On 03/17/2015 10:16 PM, Kevin A. McGrail wrote:
> Hello All,
>
> I am working on recommendations for the ASF to modernize the
> installation of SA for the foundation.
>
> We have some givens:
>
> Using Ubuntu
> Using Postfix
> Need to stick with maintainable packages
> Likely needs to stay away from lots of tweaks and heavy customization
> such as using MIMEDefang (unfortunate).
Although I'd suggest Fuglu, the obvious choice should probably be
amavisd-new considering Mark is also highly involved in SA dev work.
It's also distributed by Ubuntu so it would be one package less to
mantain outside the distro. We'd get the best of both worlds.
Axb
Re: Recommendations for ASF SA Implementation
Posted by Mark Martinec <Ma...@ijs.si>.
2015-03-17 22:16, Kevin A. McGrail wrote:
> I am working on recommendations for the ASF to modernize the
> installation of SA for the foundation.
>
> We have some givens:
>
> Using Ubuntu
> Using Postfix
> Need to stick with maintainable packages
> Likely needs to stay away from lots of tweaks and heavy customization
> such as using MIMEDefang (unfortunate).
>
> So I'd like any input you might have, on or off list.
Axb wrote:
| Although I'd suggest Fuglu, the obvious choice should probably be
amavisd-new
| considering Mark is also highly involved in SA dev work.
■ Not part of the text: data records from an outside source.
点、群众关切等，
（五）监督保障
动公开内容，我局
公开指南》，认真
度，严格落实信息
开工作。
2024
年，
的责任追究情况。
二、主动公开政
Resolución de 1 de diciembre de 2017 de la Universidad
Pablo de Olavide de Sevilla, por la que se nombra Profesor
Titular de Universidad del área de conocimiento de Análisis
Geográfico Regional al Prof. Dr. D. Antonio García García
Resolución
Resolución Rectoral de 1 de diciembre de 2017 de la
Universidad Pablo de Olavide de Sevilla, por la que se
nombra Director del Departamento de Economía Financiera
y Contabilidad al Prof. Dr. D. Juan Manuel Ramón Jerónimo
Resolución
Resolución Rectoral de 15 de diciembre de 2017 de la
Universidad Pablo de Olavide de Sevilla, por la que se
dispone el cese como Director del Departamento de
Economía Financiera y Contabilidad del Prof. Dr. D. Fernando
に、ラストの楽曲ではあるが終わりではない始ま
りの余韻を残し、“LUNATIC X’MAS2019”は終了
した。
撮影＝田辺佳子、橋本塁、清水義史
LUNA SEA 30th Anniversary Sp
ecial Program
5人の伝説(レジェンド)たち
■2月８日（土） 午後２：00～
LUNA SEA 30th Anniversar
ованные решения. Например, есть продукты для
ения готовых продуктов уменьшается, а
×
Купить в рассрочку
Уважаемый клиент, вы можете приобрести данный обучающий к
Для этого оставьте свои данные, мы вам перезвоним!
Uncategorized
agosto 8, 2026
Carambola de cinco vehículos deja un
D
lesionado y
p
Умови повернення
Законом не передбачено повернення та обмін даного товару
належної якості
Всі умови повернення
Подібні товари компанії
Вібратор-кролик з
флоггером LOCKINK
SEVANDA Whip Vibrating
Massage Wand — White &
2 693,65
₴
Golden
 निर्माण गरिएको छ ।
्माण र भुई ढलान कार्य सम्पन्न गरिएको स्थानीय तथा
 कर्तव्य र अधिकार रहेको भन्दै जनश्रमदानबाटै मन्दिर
| It's also distributed by Ubuntu so it would be one package less to
maintain
| outside the distro. We'd get the best of both worlds.
| Axb
Thanks, Amavis would be my choice too :)))
back to Kevin:
> Here's some questions I believe will help guide things:
>
> Q1 - What is the best glue for SA for Postfix that does the following:
>
> - uses spamc calls so that spamd's can be distributed and load
> balanced?
Amavis uses a standard protocol SMTP for communication with an MTA
instead of the proprietary spamc/spamd protocol. Other than that,
interfacing to the SpamAssassin is pretty much the same as in spamd,
i.e. uses pre-forked set of processes which use the SpamAssassin
library.
For this reason the performance is pretty much the same - the bottleneck
is processing rules in the SpamAssassin.
> can be distributed and load balanced?
Yes, can be distributed and load balanced. Two approaches are most
apparent:
- the classical approach is to run multiple postfix+amavis
combos on several hosts, and let MX dns record distribute the load
across them. If a single IP address is desired, an SMTP proxy (such
as nginx) can do the task of load sharing in front of Postfix.
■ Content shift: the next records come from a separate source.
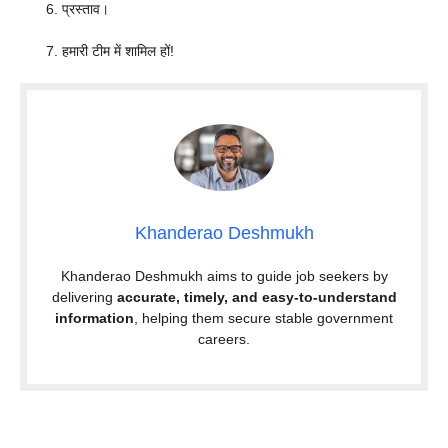
प्रस्ताव।
हमारी टीम में शामिल हों!
Khanderao Deshmukh
Khanderao Deshmukh aims to guide job seekers by
delivering
accurate, timely, and easy-to-understand
information
, helping them secure stable government
careers.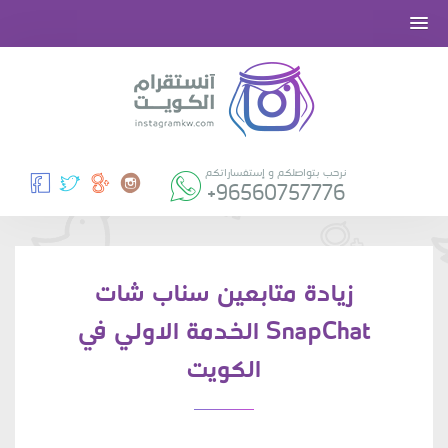
نرحب بتواصلكم و إستفساراتكم
+96560757776
زيادة متابعين سناب شات
SnapChat الخدمة الاولي في
الكويت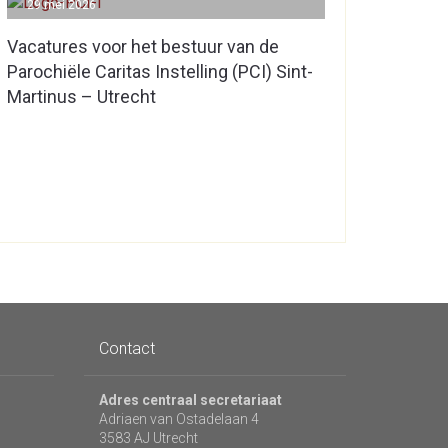
29 mei 2026
Vacatures voor het bestuur van de
Parochiële Caritas Instelling (PCI) Sint-
Martinus – Utrecht
Contact
Adres centraal secretariaat
Adriaen van Ostadelaan 4
3583 AJ Utrecht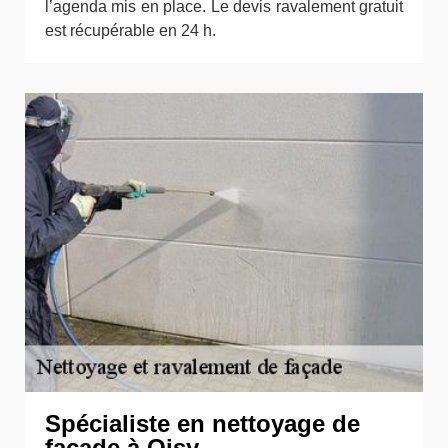
l’agenda mis en place. Le devis ravalement gratuit
est récupérable en 24 h.
Spécialiste en nettoyage de
façade à Oisy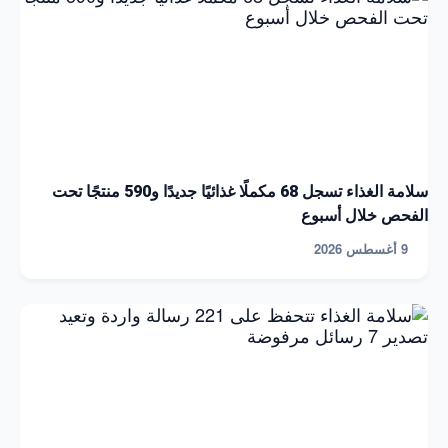
سلامة الغذاء تسجل 68 مكملًا غذائيًا جديدًا و590 منتجًا تحت
الفحص خلال أسبوع
9 أغسطس 2026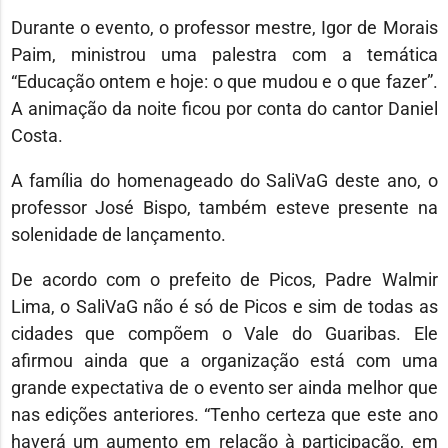
Durante o evento, o professor mestre, Igor de Morais
Paim, ministrou uma palestra com a temática
“Educação ontem e hoje: o que mudou e o que fazer”.
A animação da noite ficou por conta do cantor Daniel
Costa.
A família do homenageado do SaliVaG deste ano, o
professor José Bispo, também esteve presente na
solenidade de lançamento.
De acordo com o prefeito de Picos, Padre Walmir
Lima, o SaliVaG não é só de Picos e sim de todas as
cidades que compõem o Vale do Guaribas. Ele
afirmou ainda que a organização está com uma
grande expectativa de o evento ser ainda melhor que
nas edições anteriores. “Tenho certeza que este ano
haverá um aumento em relação à participação, em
- if a single MTA is preferred with multiple content filters on
multiple hosts, then traffic from Postfix to amavisd instances
can be spread using HAProxy (or some other load balancer).
Note that it is beneficial to feed outgoing mail through amavis too
for the following reasons:
- the PenPals feature keeps track of ongoing conversations and
contributes negative score points to such, preventing some false
positives on marginal mail content (a requirement is a common
database for all amavis instances, preferably redis, possibly SQL);
- when SpamAssassin autolearning is enabled, outgoing mail
contributes its valuable share of ham samples;
- when an internal machine or a user mail account gets compromised
and starts spewing malware or spam, it will get blocked and detected.
- not to forget: to DKIM-sign outbound mail it needs to pass
through a signer. Amavisd can do DKIM signing (and verification).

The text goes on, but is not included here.